The eggshell as a model for membrane trafficking during cell division
Genome-wide screens categorized many genes according to similar phenotypes, suggesting they regulate similar underlying cell biological processes. A strange observation was that numerous cell cycle regulators caused eggshell defects when knocked out in C. elegans. The “osmotic integrity defective” eggshell phenotype was considered non-specific because various genes from ribosome subunits to cell cycle genes cause the phenotype when inactivated. While investigating cell cycle genes in the embryo, we discovered that the eggshell is actually formed in part by cargo delivered to the extracellular matrix by vesicle exocytosis. Oocytes of many species produce secretory vesicles called cortical granules that release cargo required to modify the covering of oocytes to prevent polyspermy. Therefore, the OID phenotype is due to the fact that cortical granule exocytosis is required for eggshell formation in C. elegans.
Several core cell cycle regulators disrupt eggshell formation by causing defects in cortical granule biogenesis, trafficking and exocytosis. The exocytosis of these vesicles occurs during mid-anaphase, after chromosomes initiate their polward journey. Several key regulators of the metaphase to anaphase transition such as the Anaphase Promoting Complex/ Cyclosome, Securin and Separase all disrupt cortical granule trafficking. This pathway is key to chromosome segregation by ensuring that Separase, a large protease, becomes active only at the onset of anaphase when it cleaves the cohesin glue holding sister chromatids together. The original unexpected observation was that separase localizes to cortical granules and is required for exocytosis during anaphase. This same pathway operates during mitosis to control RAB-11 vesicle trafficking required for cytokinesis.
In exciting new work, we have discovered that outer kinetochore proteins assemble into linear elements in the cortical cytoplasm to regulate vesicle transport during prometaphase I. This significantly extends the number of cell cycle components that contribute to vesicle trafficking in the oocyte and suggests that the spindle checkpoint is a bifurcated pathway that controls both chromosomes and membranes during cell division.
These observations form the basis for our NIH R01 funded research project seeking to understand how the core cell cycle machinery coordinates chromosome segregation with membrane trafficking during division. We have three main areas of investigation on this problem:
Cortical granules in oocyte arrested in Prophase I
Cortical granules and endoplasmic reticulum in Prometaphase I fertilized embryo
Cortical granules and endoplasmic reticulum in Anaphase I fertilized embryo
Investigating the Role of the Protease Activity of Separase
We have sought to understand how separase promotes exocytosis by first asking whether the protease activity is required. On the surface, this is an obvious question. However, in addition to cleaving substrates, separase also regulates signaling pathways that control cytokinesis independently of the protease activity in other systems. To test this, we expressed protease dead separase fused to GFP and unexpectedly found that it is dominant negative. Our results indicate that protease dead separase is a substrate trapping enzyme that interferes with cleavage of endogenous substrates, including a substrate independent of cohesin that is involved in exocytosis. This sets the stage for the next phase of the project to identify the relevant substrates of separase using immunoprecipitation of the substrate trapping enzyme. We are collaborating with John Yates at Scripps to identify candidate interacting proteins. Despite the fundamental importance of separase, few substrates are known, therefore, identification of novel substrates would have a significant impact.

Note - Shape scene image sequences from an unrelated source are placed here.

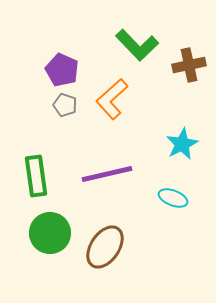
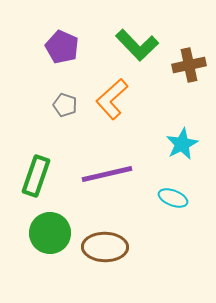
purple pentagon: moved 23 px up
green rectangle: rotated 27 degrees clockwise
brown ellipse: rotated 57 degrees clockwise
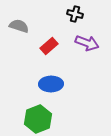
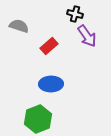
purple arrow: moved 7 px up; rotated 35 degrees clockwise
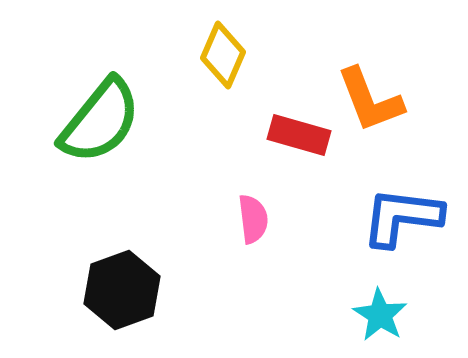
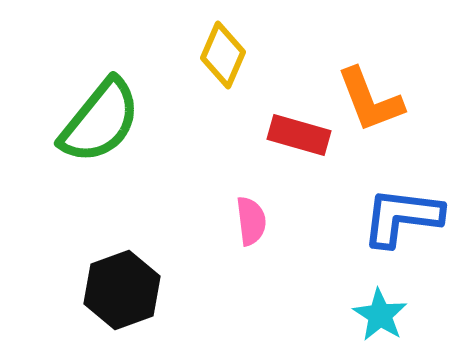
pink semicircle: moved 2 px left, 2 px down
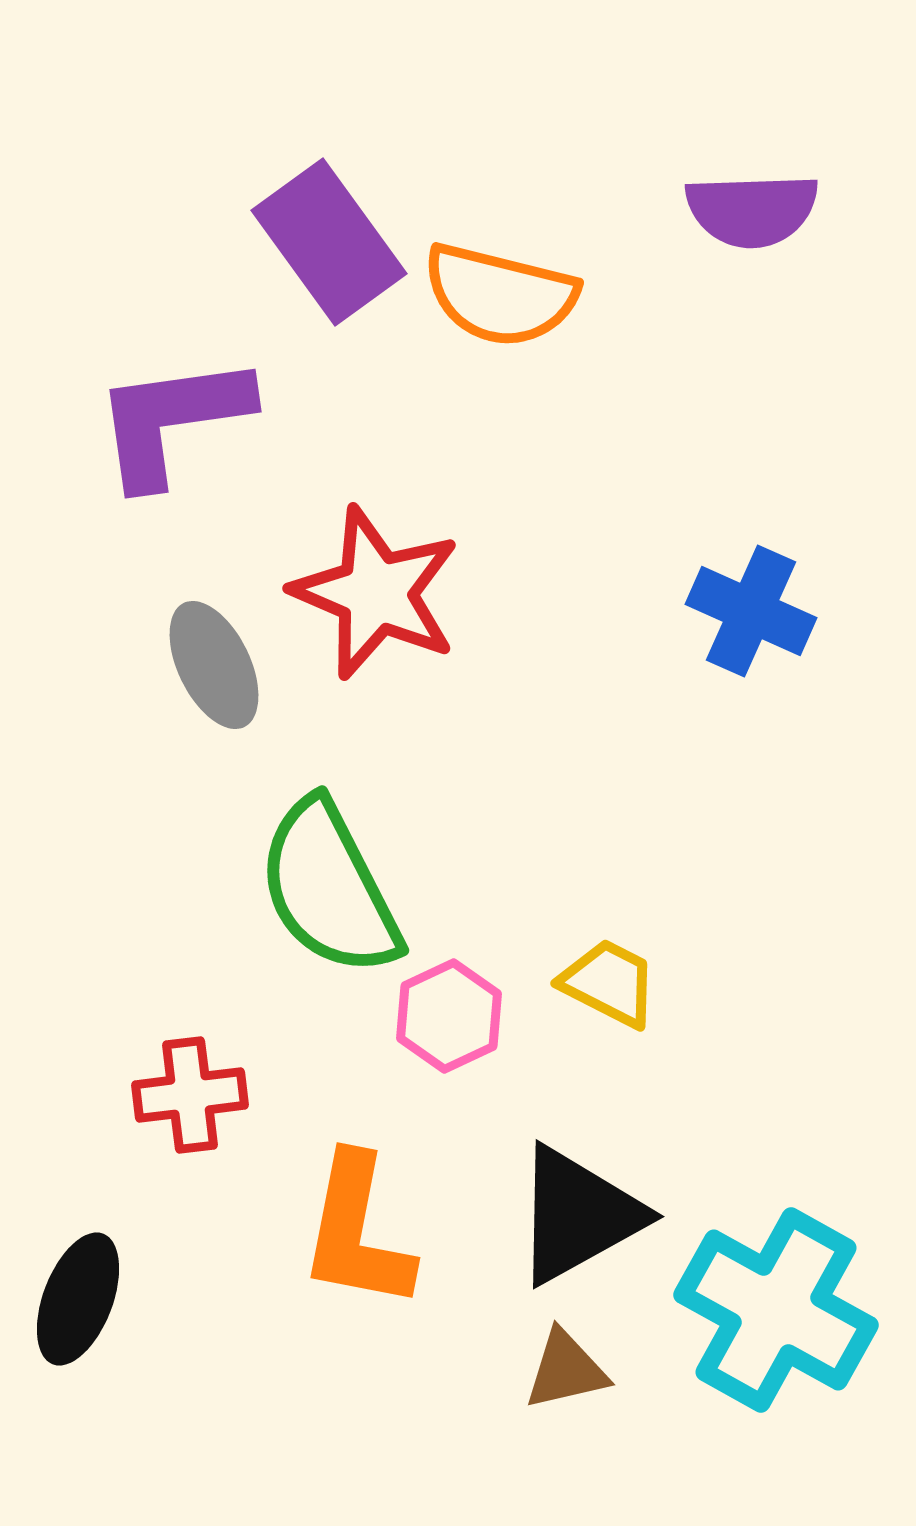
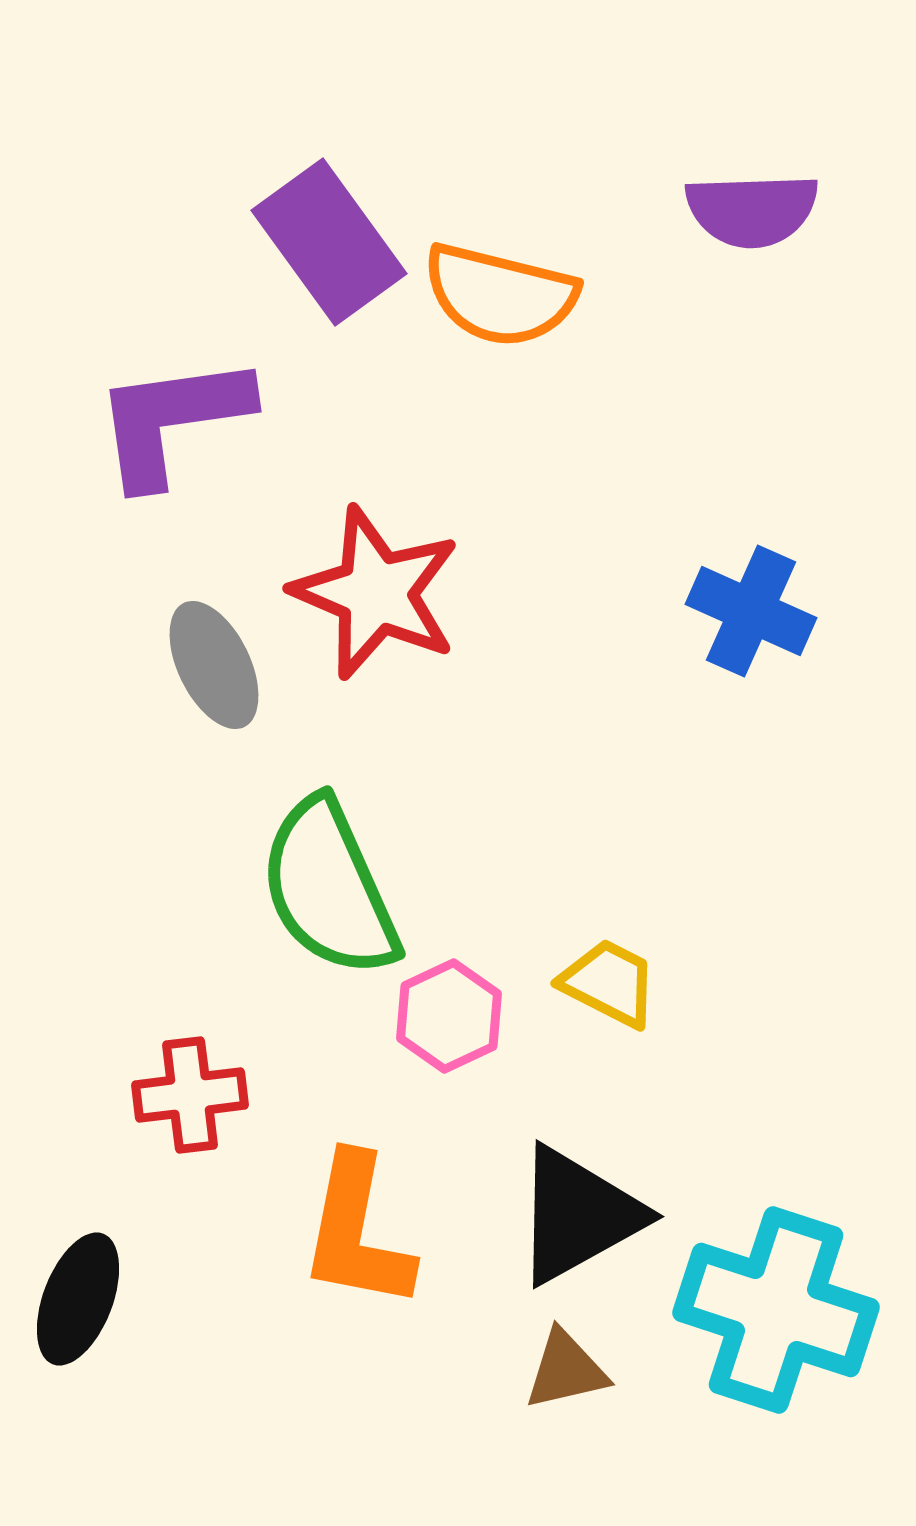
green semicircle: rotated 3 degrees clockwise
cyan cross: rotated 11 degrees counterclockwise
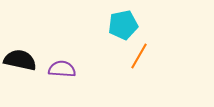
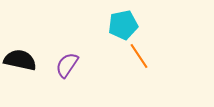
orange line: rotated 64 degrees counterclockwise
purple semicircle: moved 5 px right, 4 px up; rotated 60 degrees counterclockwise
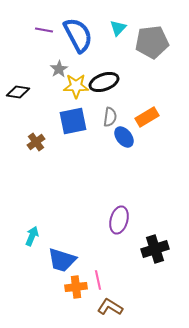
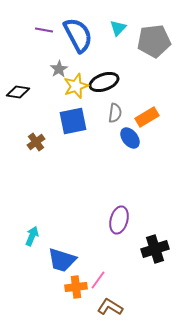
gray pentagon: moved 2 px right, 1 px up
yellow star: rotated 20 degrees counterclockwise
gray semicircle: moved 5 px right, 4 px up
blue ellipse: moved 6 px right, 1 px down
pink line: rotated 48 degrees clockwise
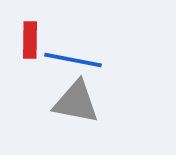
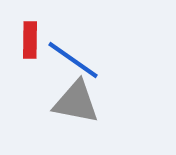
blue line: rotated 24 degrees clockwise
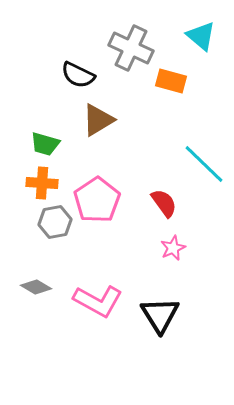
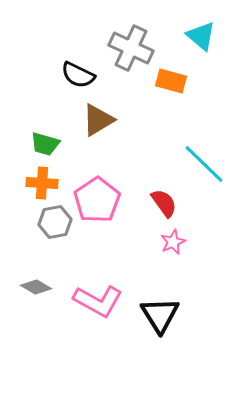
pink star: moved 6 px up
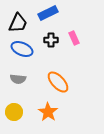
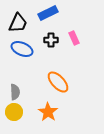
gray semicircle: moved 3 px left, 13 px down; rotated 98 degrees counterclockwise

Genetic Screening for Separase Suppressors
In order to identify new players that are involved in separase regulation and function, we conducted a suppressor screen with our hypomorphic mutants, hoping to identify vesicle trafficking machinery related to separase function. We found 11 intragenic suppressors within the N-terminal domain of separase that may provide new insight into the function of this regulatory region. We also identified numerous alleles of PPH-5, a previously identified suppressor, and an allele of HSP-90 that has a mutation near the C-terminal domain that is known to bind and activate PPH-5. These results suggest that the PPH-5/HSP-90 signaling complex might be important for regulating separase function. Finally, we found at least four unknown suppressors and are using genome wide sequencing to identify them. In the future we will continue our genetic analysis of separase and expect to generate important insights into the regulation and function of this key cell cycle regulator.
Structure of N-terminal separase domain showing C450 mutant site and the residues affected by intragenic suppressor mutations.
Hypothesized regulatory pathway controlling separase function.
Cell Cycle Regulation of Separase
We recently characterized how the spindle checkpoint pathway regulates the function of separase during exocytosis. We found that separase moves from kinetochore structures on chromosomes and linear elements to sites of action at the midbivalent and vesicles at anaphase onset. Separase relocalization is regulated by APC/C and securin. How separase is recruited to different sites at different times is currently not well understood and will be investigated in the future.